Evaluating the impacts of mesoscale eddies on abundance and distribution of neon flying squid in the Northwest Pacific Ocean

Abstract

Mesoscale eddies are ubiquitous in global oceans yielding significant impacts on marine life. As a short-lived pelagic squid species, the population of neon flying squid (Ommastrephes bartramii) is extremely sensitive to changes in ambient oceanic variables. However, a comprehensive understanding of how mesoscale eddies affect the O. bartramii population in the Northwest Pacific Ocean is still lacking. In this study, a 10-year squid fisheries dataset with eddy tracking and high-resolution reanalysis ocean reanalysis data was used to evaluate the impact of mesoscale eddies and their induced changes in environmental conditions on the abundance and habitat distribution of O. bartramii in the Northwest Pacific Ocean. A weighted-based habitat suitability index (HSI) model was developed with three crucial environmental factors: sea surface temperature (SST), seawater temperature at 50-m depth (T50m), and chlorophyll-a concentration (Chl-a). During years with an unstable Kuroshio Extension (KE) state, the abundance of O. bartramii was significantly higher in anticyclonic eddies (AEs) than that in cyclonic eddies (CEs).

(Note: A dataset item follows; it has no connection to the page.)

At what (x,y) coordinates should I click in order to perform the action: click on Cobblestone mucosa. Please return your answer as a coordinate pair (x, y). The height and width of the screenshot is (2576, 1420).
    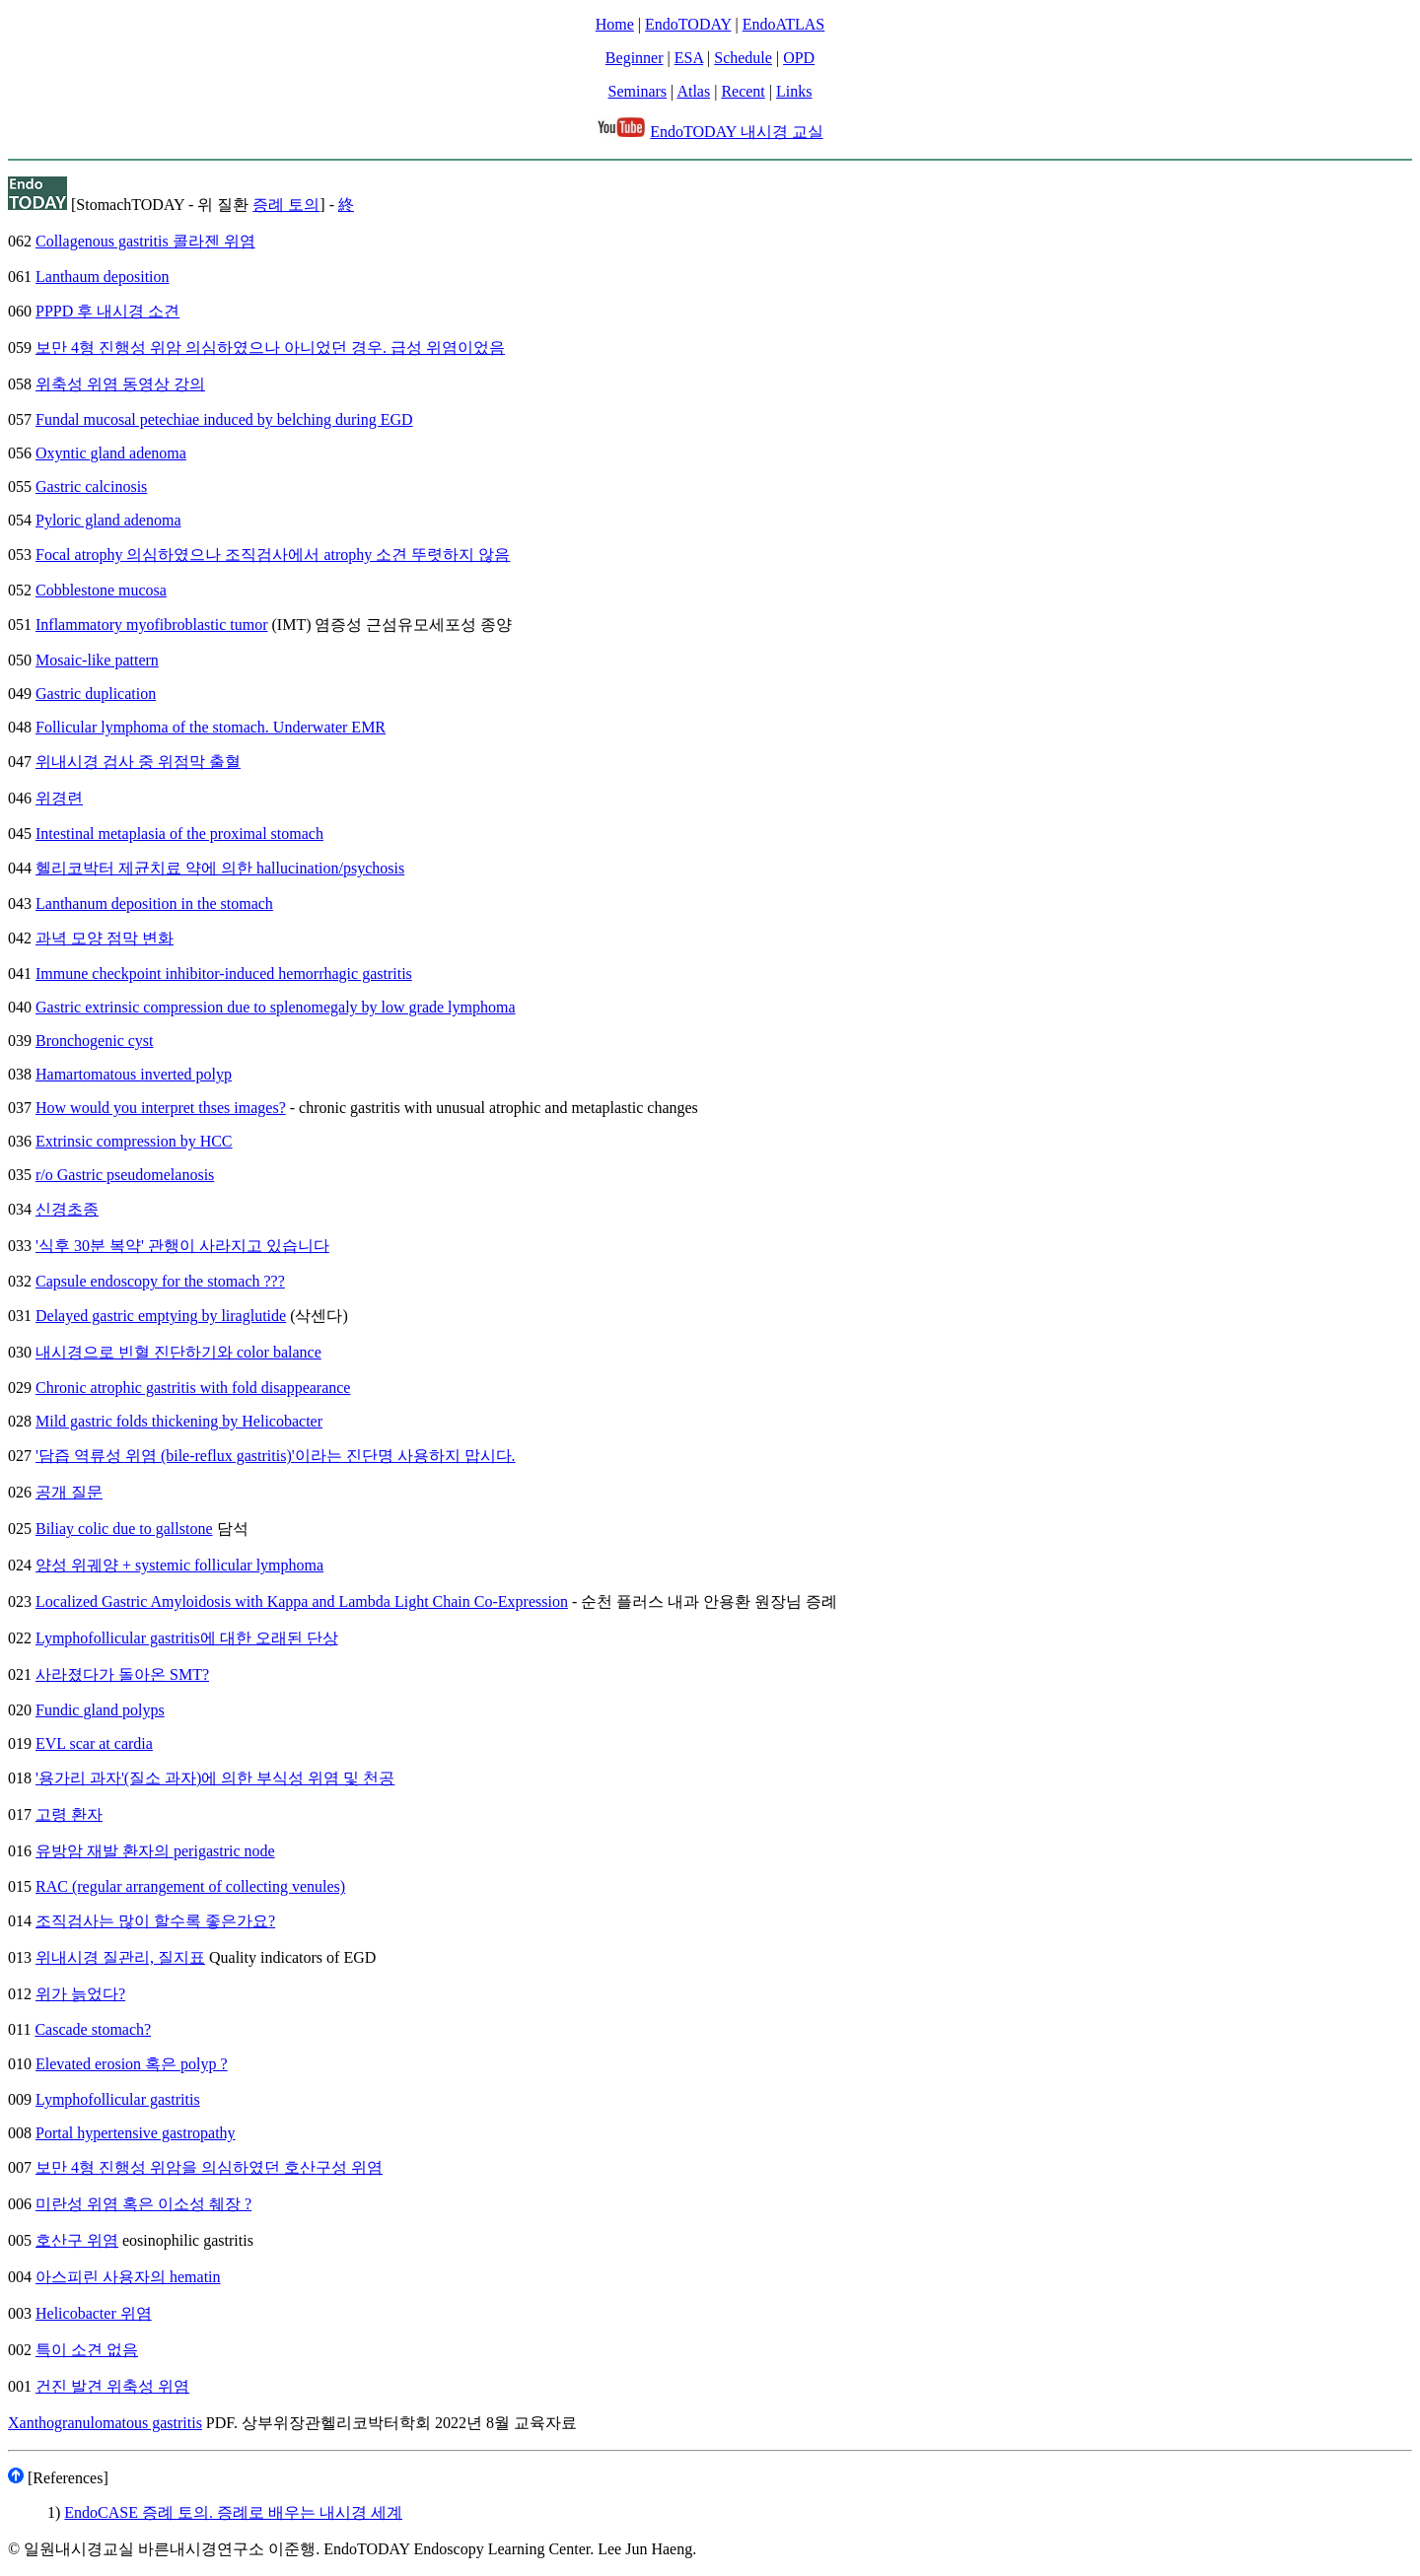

This difference was well explained by the distribution pattern of suitable habitats in eddies derived from the HSI model. Enlarged ranges of the preferred SST, T50m, and Chl-a for O. bartramii within AEs were the main causes of more squids occurring inside the warm-core eddies, whereas highly productive CEs matching with unfavorable thermal conditions tended to form unsuitable habitats for O. bartramii. Our findings suggest that with an unstable KE background, suitable thermal conditions combined with favorable foraging conditions within AEs were the main drivers that yielded the high abundance of O. bartramii in the warm eddies.